Designed by Albert Pissis and built in 1912, CPMC’s 20,000-square-foot Health Sciences Library Building at 2395 Sacramento Street was designated a San Francisco Historic Landmark 37 years ago.

But with the library having since been digitized and its services gone virtual, the Sacramento Street building was recently emptied and it’s now on the market and positioned as a “one-of-a-kind redevelopment opportunity” without a specified price.

And based on its current zoning and lot size, it would appear the historic building could be redeveloped into as many as 14 residential units, or even more with the approval of a conditional use application.

We’ll keep you posted and plugged-in.

25 thoughts on “San Francisco Landmark on the Market Touting Opportunity”
      1. “Kept posted” is 1950s speak, “Plugged In” is way cooler, it’s like The Matrix, man.. Also it has a delightful ironic alliterative affiliation with 1960’s “tune in, turn on, drop out.”

  1. It would be a real shame for this to be residences. There is value in having people coming and going to public facilities in neighborhoods. The city should buy this and make it a public library or a neighborhood center.

  2. Some of the libraries @ Cal have done this…w/o the completely digitizing part (they just said “oh they’re available somewhere…”)

    But back to the building: a really nice and classic example of “Classical” architecture – Pissis loved him some arches !!! – nicely sized and shaped for reuse, I would think (tho I’m sure many plans would gut – or at least divide – the reading room space).

  3. Does the fact that it is a designated San Francisco landmark protect it from alteration to the interior space as well?

  4. Does anyone have good photos of the interior? Would be nice to see before they are torn to shreds and put into a dumpster.

    1. You mean beyond the nice, color shot of the reading room (Slide 2 above)? Loopnet has one of the stairway…you’re in luck, tho, w/ outside shots (Like I said, Pissis loved his arches…must have had a grudge against Hibernia bank)

      1. Yes, aside from that photo. Just checked the Loopnet listing and the stairway photo is quite nice; wish there were additional ones. Thank you for the link! Going in my bookmarks for sure.

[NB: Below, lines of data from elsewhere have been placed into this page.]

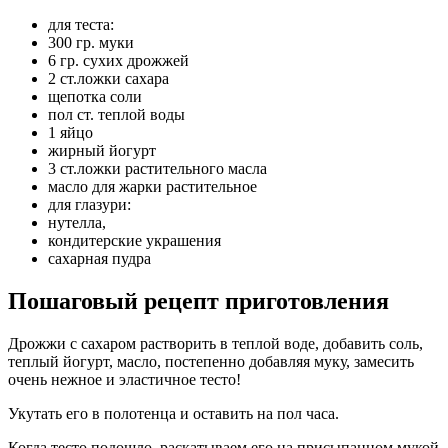
для теста:
300 гр. муки
6 гр. сухих дрожжей
2 ст.ложки сахара
щепотка соли
пол ст. теплой воды
1 яйцо
жирный йогурт
3 ст.ложки растительного масла
масло для жарки растительное
для глазури:
нутелла,
кондитерские украшения
сахарная пудра
Пошаговый рецепт приготовления
Дрожжи с сахаром растворить в теплой воде, добавить соль,
теплый йогурт, масло, постепенно добавляя муку, замесить
очень нежное и эластичное тесто!
Укутать его в полотенца и оставить на пол часа.
Когда тесто подошло, раскатываем его на присыпанном мукой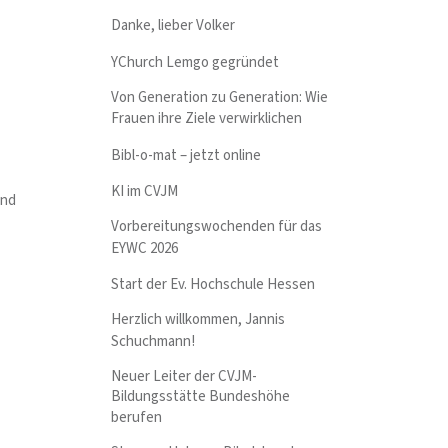
Danke, lieber Volker
YChurch Lemgo gegründet
Von Generation zu Generation: Wie
Frauen ihre Ziele verwirklichen
Bibl-o-mat – jetzt online
KI im CVJM
ind
Vorbereitungswochenden für das
EYWC 2026
Start der Ev. Hochschule Hessen
Herzlich willkommen, Jannis
Schuchmann!
Neuer Leiter der CVJM-
Bildungsstätte Bundeshöhe
berufen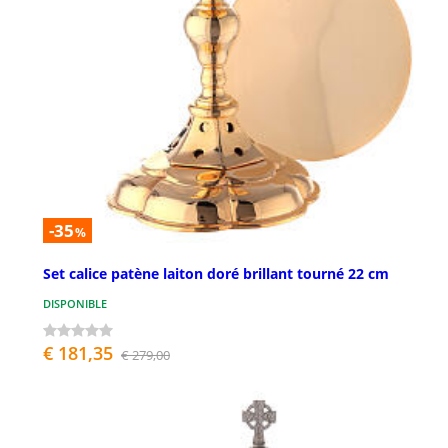
-35
%
Set calice patène laiton doré brillant tourné 22 cm
DISPONIBLE
€ 181,35
€ 279,00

  5. I agree that would be a poor use of this building to carve it into only residential use, but it would great to use the top floor, and possibly the bottom floor for residential use, then use the existing large reading room for some form of non-residential use.

    The lot is L shaped and there is potential for open space in the L which would be required for residential use.
    There’s also a vacant lot next door on the Webster Street side, what’s up with that?

  6. I worked in this building years ago – I don’t know how this could be reworked into functional units. It’s got a beautiful beaux-arts interior and has a very old-fashioned elevator. It’s like the old main library with the stacks tucked away into tight levels and narrow stairs. The reading room (NW corner of the bldg) has a 2 story high reading room that takes up like half the floor space of that level. We planted a garden in the lot adjacent, so I guess it’s part of the thing.

  7. Another Pissis building is the Mechanic’s Institute Library. It has a feeling a lot like this with the beautiful wood doors and details and marble floors. Also, isn’t this the first Stanford Library? I thought Stanford got started here.

  8. I’d engage Gehry & add six floors of something swirly and amazing.

    This site could be mixed-use building; hotel, condos above and several subsidized apartments for visiting hospital families.

    1. Invented – keep in mind that the hospital will be torn down when CPMC moves to the new hospital building on Van Ness Avenue. The neighborhood is going to see some changes.

      1. That Brutalist eyesore is going to be torn down? Thank goodness! Arguably one of the most hideous complexes/buildings in SF.

  9. The interiors of buildings that have historically been open to the public, such as hotel lobbies, bank lobbies, etc. can be and are subject to historic review when plans contemplate altering character-defining features. This was a significant aspect of the work at Albert Pissis’ hibernia bank.

    1. Thank you “sfh” for a more knowledgeable response than mine (I wasn’t entirely sure of the facts and qualified my response as being in terms of earlier comments).
      Am I correct, though, that this is a somewhat lower level of protection than actual Landmark Status (not that the latter completely protects something.) ??

  10. My doctor’s office is across the street from the building so I’ve been by many times for many years. It was always a mysterious building – now I know what it was.

  11. UPDATE: While the Health Sciences Library remains on the market as a potential redevelopment site, the marketing team is now touting an opportunity to lease the building, in “San Francisco’s most sought-after and affluent neighborhood,” as well.